L’Istituto Superiore di Sanità, riprendendo i dati del Ecdc, European Center for Disease prevention and Control, ha dichiarato che l’Italia è fra i paesi europei con la presenza di una più alta resistenza agli antibiotici. Nella maggior parte dei casi viene puntato il dito contro un cattivo uso dell’antibioticoterapia. Più fattori entrano in gioco. In questo il ruolo infermieristico risulta non di secondaria importanza, sia sul piano della sorveglianza, sia su quello di vero e proprio strumento educativo nei confronti di un approccio preparato e funzionale al trattamento terapeutico delle malattie trasmissibili. Una chiave di lettura può derivare da una conoscenza aggiornata dell’antibiogramma come strumento di definizione delle strategie terapeutiche d’attacco.

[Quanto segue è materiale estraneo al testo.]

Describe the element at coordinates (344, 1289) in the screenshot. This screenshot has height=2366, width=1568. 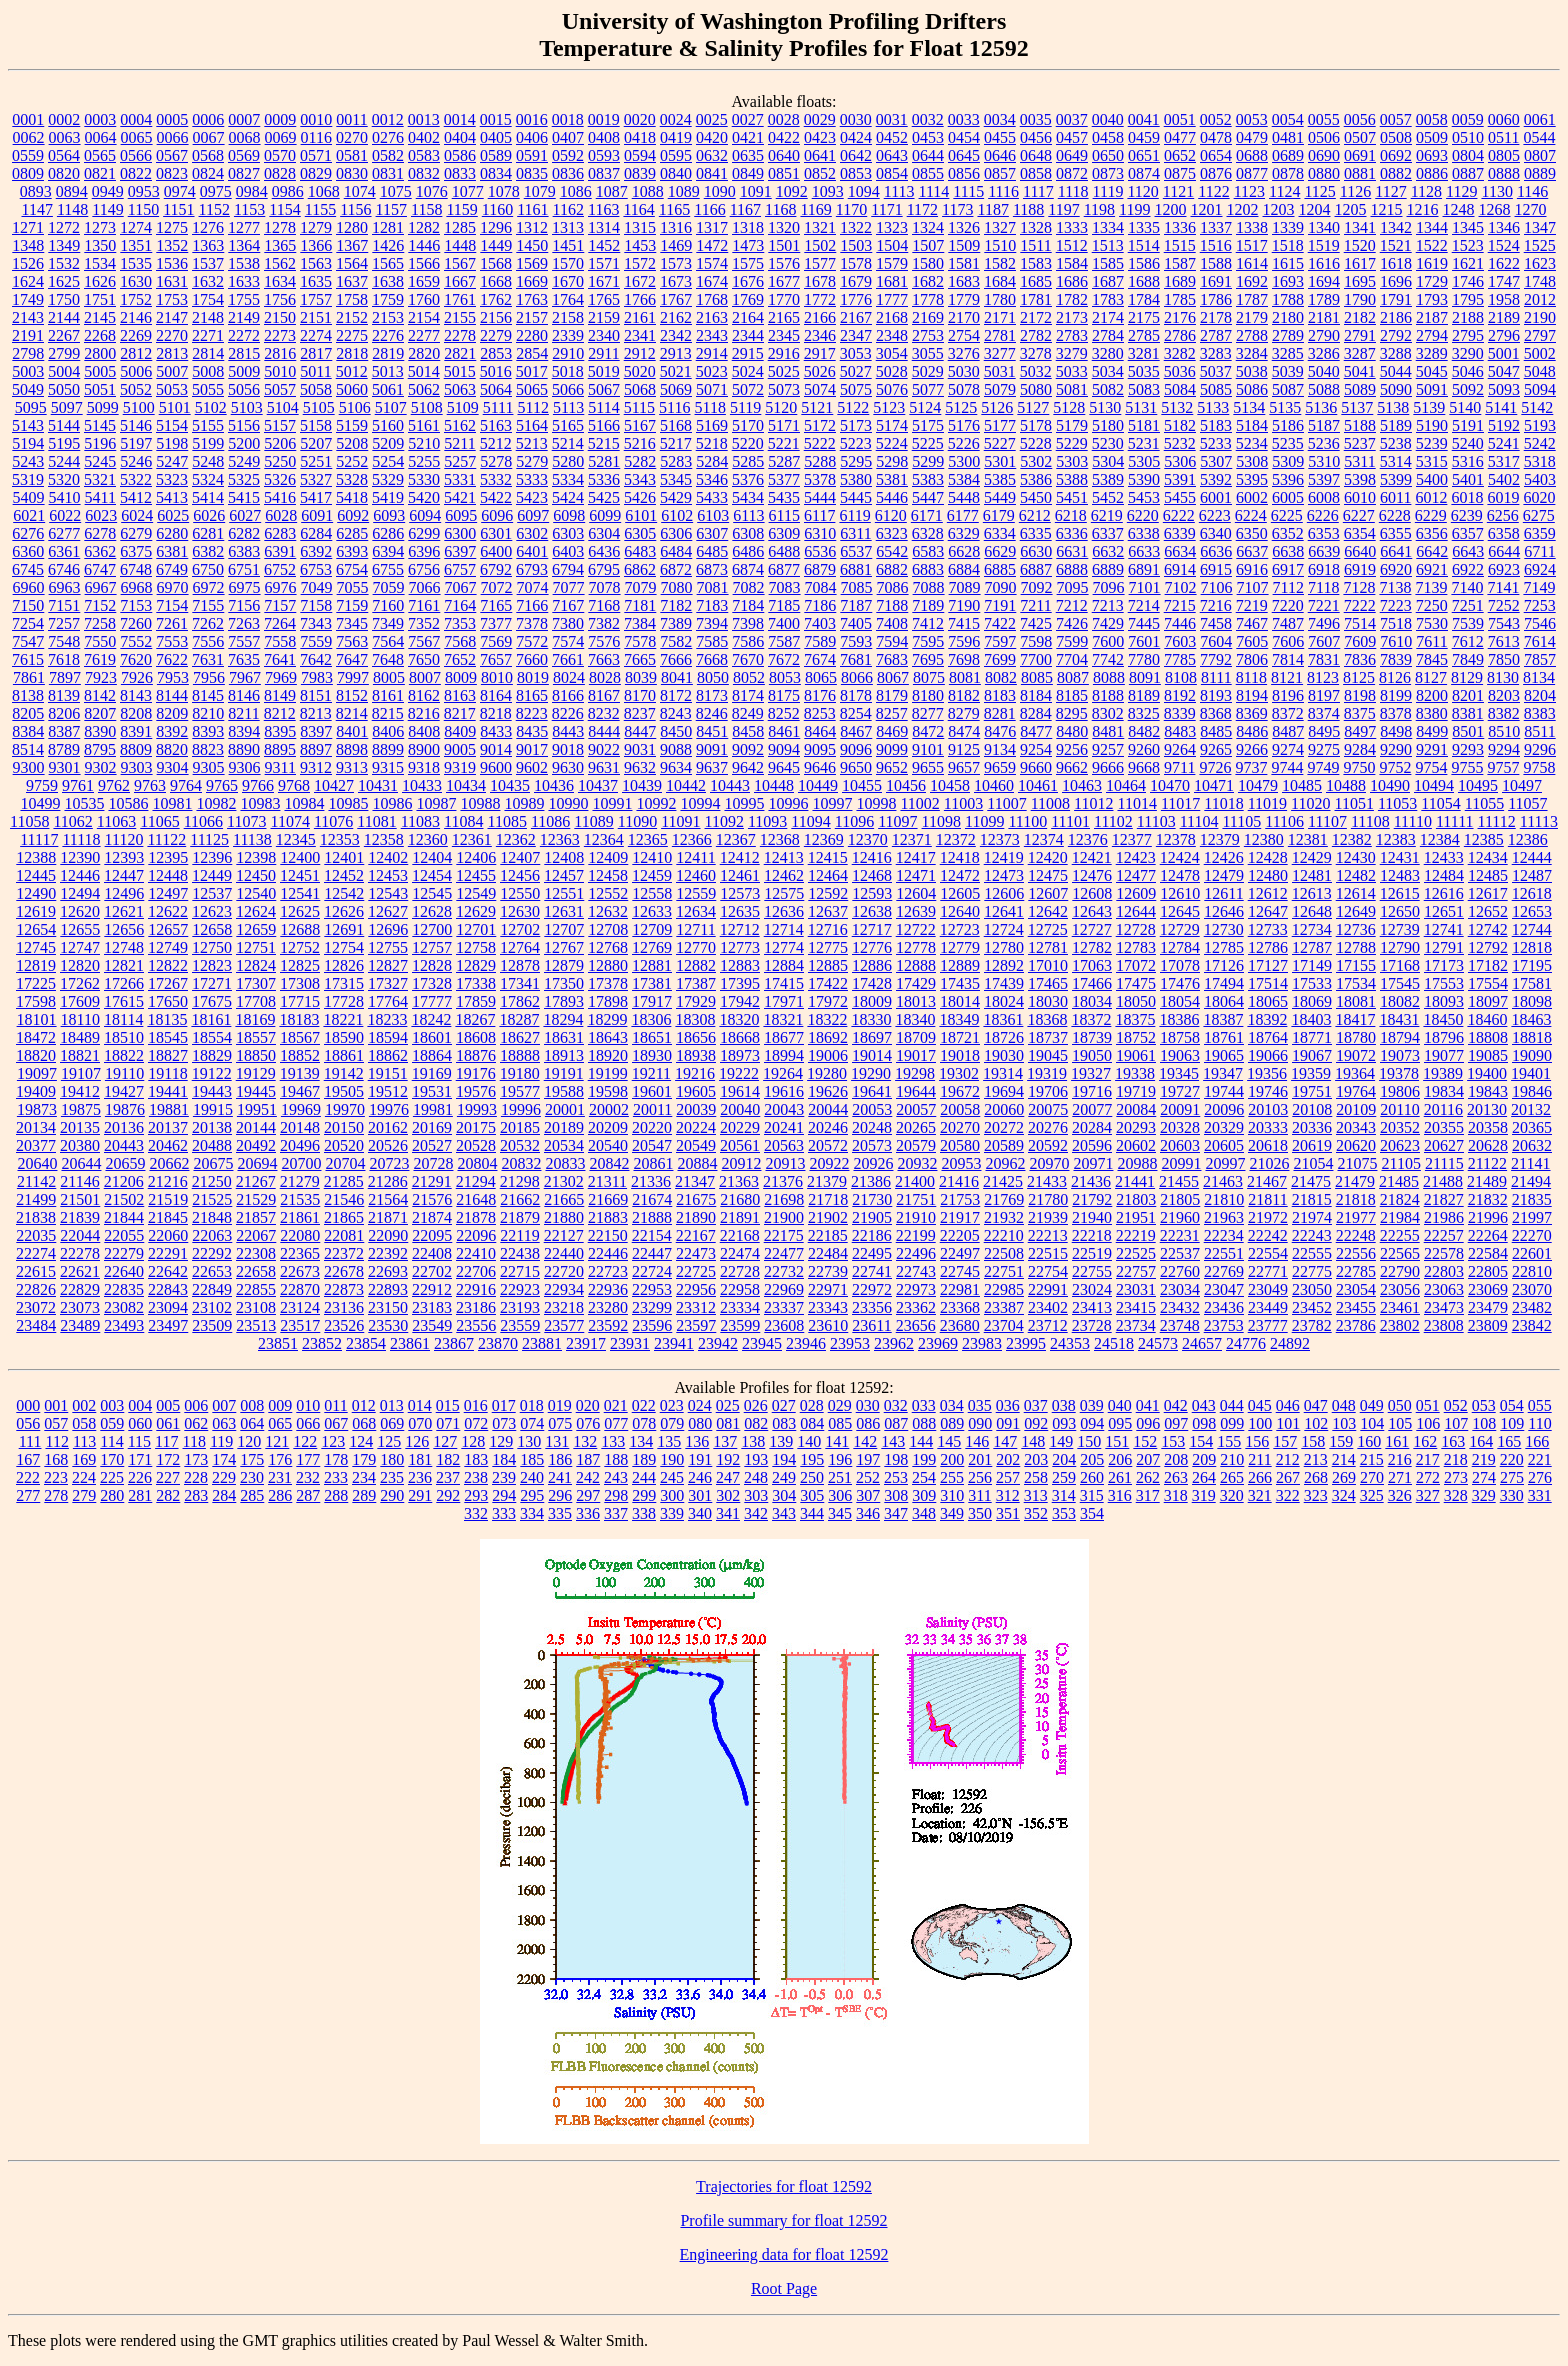
I see `22873` at that location.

Antibiogramma, capacità di valutazione infermieristica
L’antibiogramma, Abg, è un esame che permette in vitro di verificare il grado di sensibilità di un batterio verso un antibiotico, a diverse concentrazioni, e viene eseguito su materiale biologico (sangue, urine, saliva, ecc…) messo in coltura. Le linee guida in materia seguono gli standard stabiliti dall’Eucast (European Comitee on Antimicrobial Susceptibility Testing), l’autorità scientifica internazionale riconosciuta in materia. Il prelevamento del materiale è il primo passo importante per la riuscita dell’esame, al fine di evitare contaminazioni esterne del materiale in oggetto e raccogliere la quantità di materiale organico necessario all’esame.

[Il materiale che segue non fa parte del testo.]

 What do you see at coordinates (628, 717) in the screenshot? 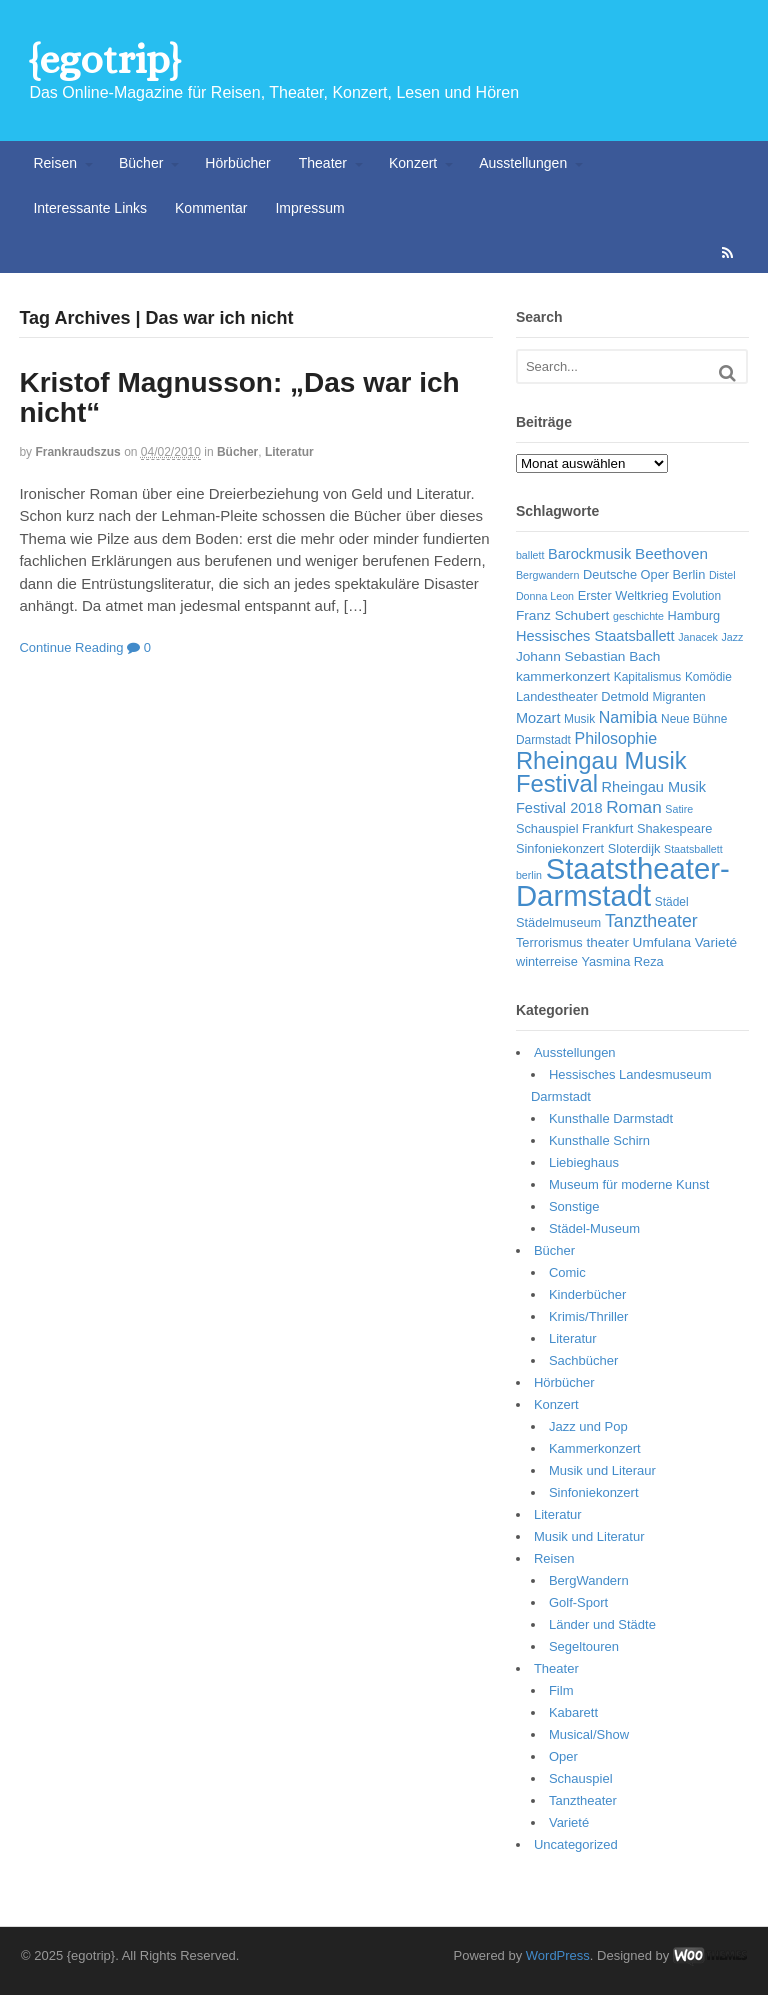
I see `Namibia [Namibia (11 Einträge)]` at bounding box center [628, 717].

Le metodiche maggiormente diffuse sono quella manuale di Kirky-Bauer e la microdiluizione in brodo. Quest’ultima in particolare consente per i vari farmaci testati di stabilire una minima concentrazione inibente, Mic, nei confronti della crescita del microorganismo esaminato, lungo due diversi valori di attenzione (breakpoint, fissati secondo parametri microbiologici, farmacologici e clinici) che definiscono tre diverse categorie valutative: sensibile (S), intermedio (I) e resistente (R).
La Mic evidenzia la capacità inibente del farmaco nei confronti del microorganismo in esame e non necessariamente corrisponde al suo potere battericida. In questo caso verrà calcolata, con altre procedure, la quantità di farmaco in grado di uccidere il 99,9% degli organismi testati, e questo corrisponderà alla Mbc (minima concentrazione battericida). La Mbc può corrispondere o essere superiore alla Mic. Quanto affermato va preso in considerazione sempre con le condizioni cliniche dell’individuo esaminato (es. immunodepressi, anziani con polipatologie ecc…).

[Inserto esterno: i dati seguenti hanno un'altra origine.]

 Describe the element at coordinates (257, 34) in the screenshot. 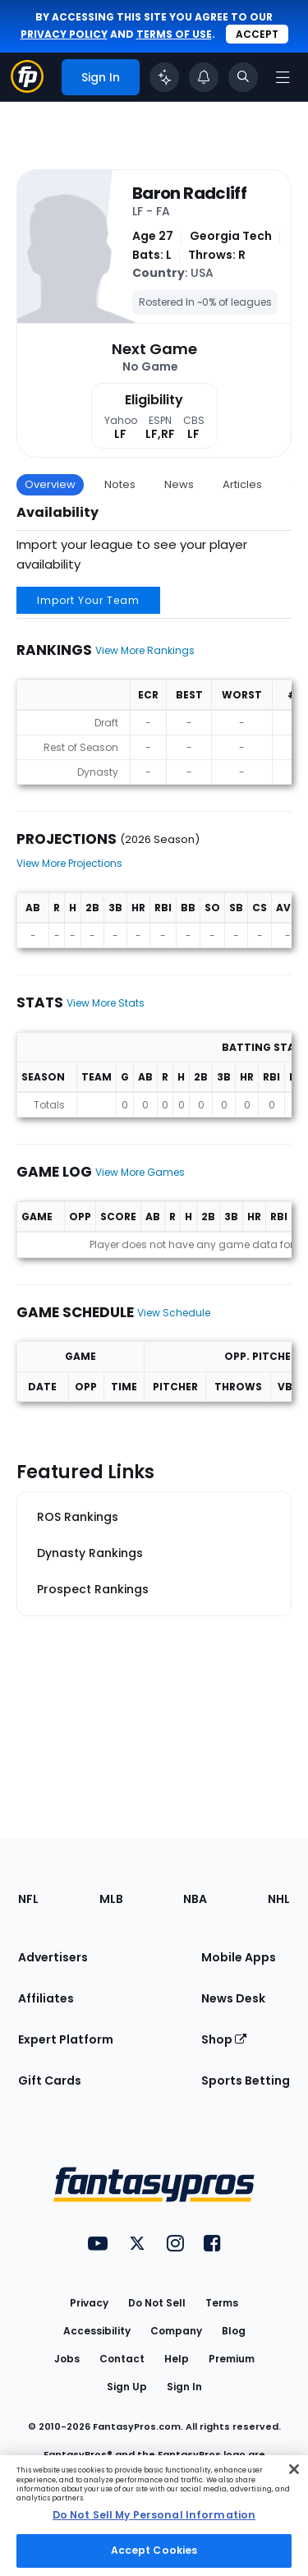

I see `Accept` at that location. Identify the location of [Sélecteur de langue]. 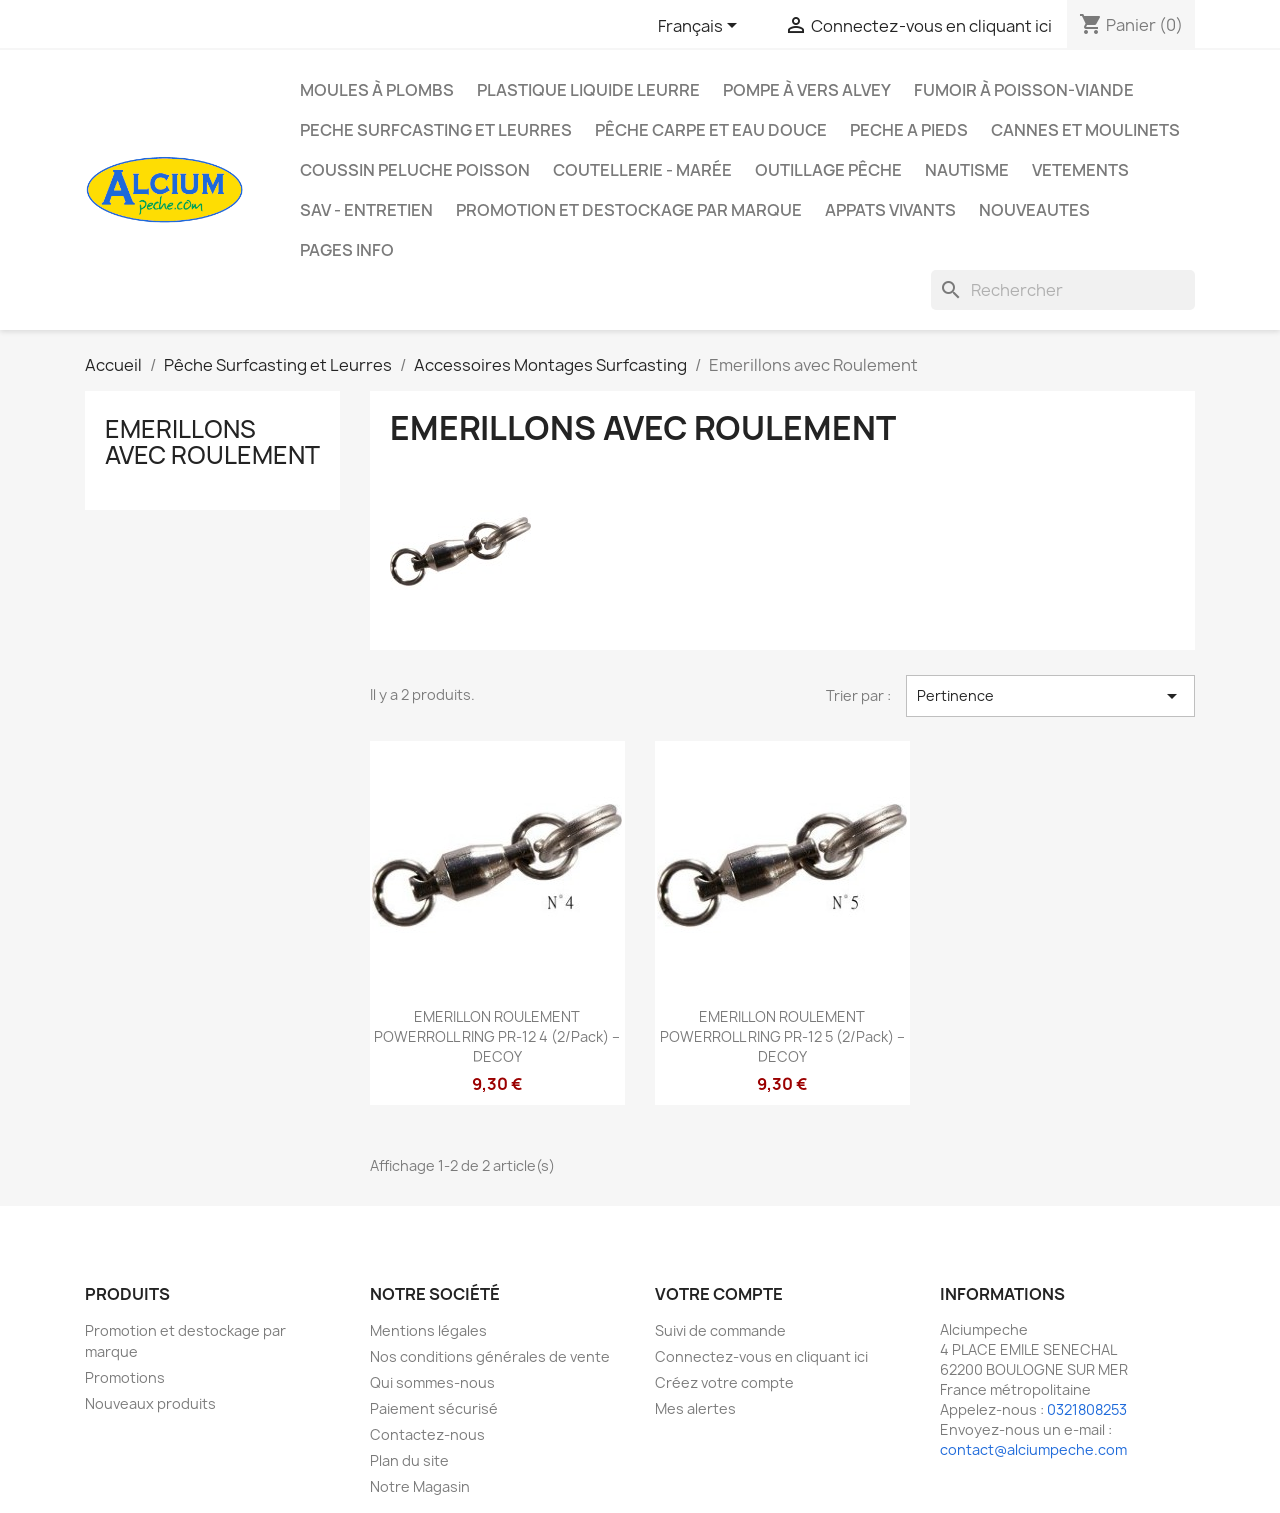
(701, 27).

I valori che in un referto di laboratorio verranno indicati accanto alle varie molecole esaminate sono preceduti dalla lettera indicante la relativa Mic (S, R, o I) e da segni di uguale, maggiore o inferiore seguiti da un numero. Più basso è il valore numerico espresso maggiore sarà la sensibilità evidenziata di quell’organismo nell’essere inibito alla crescita al farmaco testato A tutto ciò si unisce, come detto, la valutazione clinica che terrà in considerazione anche della patogenicità del microorganismo esaminato, il grado e la sede dell’infezione, le caratteristiche del trattamento terapeutico da approntare (dose, tempi, controindicazioni, vie di somministrazione, etc.). Queste considerazioni diventano di rilievo nel ritornare la funzionalità di quanto detto in termini assistenziali. Il possibile gap interpretativo che si crea fra l’analisi laboratoristica e la valutazione clinica chiama in causa il ruolo infermieristico in termini di educazione sanitaria e di relazione assistenziale. Entrambe utili ad approcciarsi nei confronti del paziente, del suo caregiver o del nucleo familiare al fine di modulare l’interpretazione dei risultati in termini dinamici, legati sempre al ruolo centrale del professionista medico e fuori da immediate ed erronee valutazioni che la semplice lettura delle sigle di sensibile, resistente o intermedio possano indurre.
Nel rispetto delle differenze di ruolo e competenze a sua volta la capacità di valutazione da parte infermieristica dei risultati di un antibiogramma lo conduce a una migliore attenzione in primo luogo nelle fasi di prelevamento del campione biologico da esaminare, e successivamente gli permette, in una prospettiva multidisciplinare una migliore partecipazione alle decisioni cliniche adottate dai professionisti medici.